2017 Dublin Senior Football Championship

Tournament details
- County: Dublin
- Year: 2017
- Trophy: Clerys Cup
- Date: 20 April - 15 November
- Teams: 32
- Defending champions: St. Vincent's

Winners
- Champions: St. Vincent's (29th win)
- Manager: Brian Mullins
- Captain: Diarmuid Connolly
- Qualify for: Leinster Club SFC

Runners-up
- Runners-up: Ballymun Kickhams
- Manager: Paul Curran

Promotion/Relegation
- Relegated team(s): UCD GAA

Other
- Matches played: 46
- Website: Dublin GAA.ie

= 2017 Dublin Senior Football Championship =

The 2017 Dublin Senior Football Championship was the 131st edition of Dublin GAA's premier gaelic football tournament for senior clubs in County Dublin, Ireland. 32 teams participate, with the winner representing Dublin in the Leinster Senior Club Football Championship.

This was Fingallians return to the top flight of Dublin football after a 5-year exodus.

St. Vincent's were the defending Dublin (and Leinster champions) having defeated Castleknock in the 2016 Dublin championship final.

==Format==

Senior Football Championship

The Senior Football Championship has a straight knock-out format.

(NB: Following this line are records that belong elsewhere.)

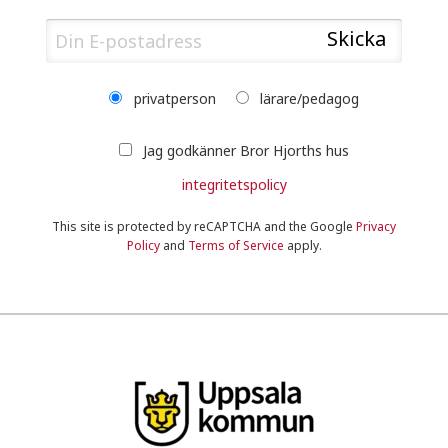
privatperson
lärare/pedagog
Jag godkänner Bror Hjorths hus
integritetspolicy
This site is protected by reCAPTCHA and the Google
Privacy
Policy
and
Terms of Service
apply.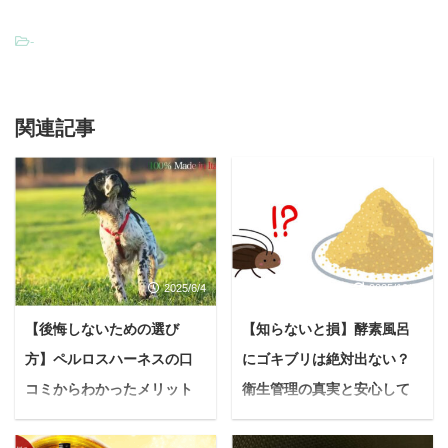
-
関連記事
2025/6/4
2025/10/16
【後悔しないための選び
【知らないと損】酵素風呂
方】ペルロスハーネスの口
にゴキブリは絶対出ない？
コミからわかったメリット
衛生管理の真実と安心して
とデメリットとは？
楽しむ秘訣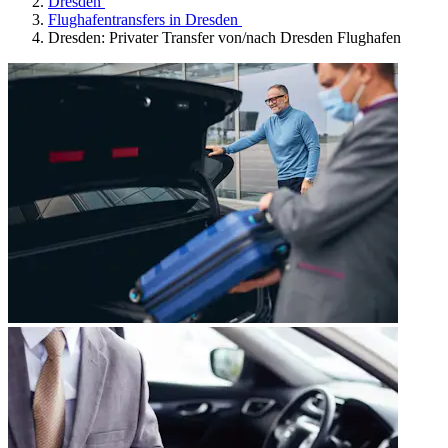
Dresden
Flughafentransfers in Dresden
Dresden: Privater Transfer von/nach Dresden Flughafen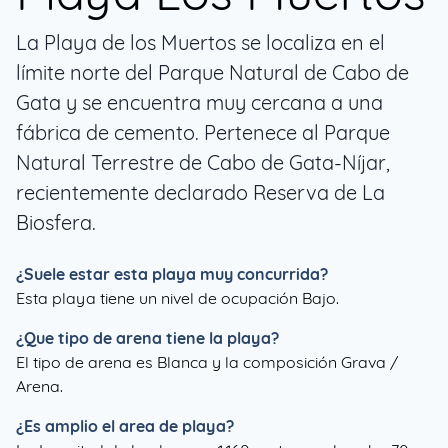
La Playa de los Muertos se localiza en el
límite norte del Parque Natural de Cabo de
Gata y se encuentra muy cercana a una
fábrica de cemento. Pertenece al Parque
Natural Terrestre de Cabo de Gata-Níjar,
recientemente declarado Reserva de La
Biosfera.
¿Suele estar esta playa muy concurrida?
Esta playa tiene un nivel de ocupación Bajo.
¿Que tipo de arena tiene la playa?
El tipo de arena es Blanca y la composición Grava /
Arena.
¿Es amplio el area de playa?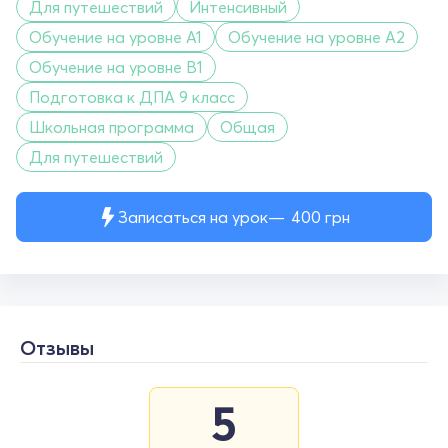
Для путешествий
Интенсивный
Обучение на уровне A1
Обучение на уровне A2
Обучение на уровне B1
Подготовка к ДПА 9 класс
Школьная программа
Общая
Для путешествий
Записаться на урок
400
грн
Отзывы
5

Senior Football Championship Tournament

- The losers of the round 1 matches enter the Senior Football Championship Tournament.
- The losers of round 1 matches of the Senior Football Championship Tournament enter a relegation playoff if a non-reserve side wins the Dublin Intermediate Football Championship.

==Team changes==
The following teams have changed division since the 2016 championship season –

Promoted to 2017 Senior Football Championship from 2016 Intermediate Football Championship
- Fingallians

Relegated from 2016 Senior Football Championship to 2017 Intermediate Football Championship
- O'Tooles

==Senior Football Championship==

===Round 1===
All 32 teams enter the championship at this stage. The 16 winning teams advance to round 2 while the 16 losing teams exit the Senior 'A' Football Championship and enter the Senior 'B' Football Championship.

===Round 2===
The 16 winners of the first round matches play each other. The 8 winners proceed to the quarter-finals while the 8 losers exit the championship.

==Senior Football Championship Tournament==

The Dublin Senior 'B' Football Championship has been renamed as the Senior Football Championship Tournament.

===SFC Tournament Round 1===

The 16 losers from the First Round play off in this round. The 8 winners proceed to the SFC Tournament Quarter-Finals while the 8 losers exit the championship. One team is designated home advantage for each tie in a random draw.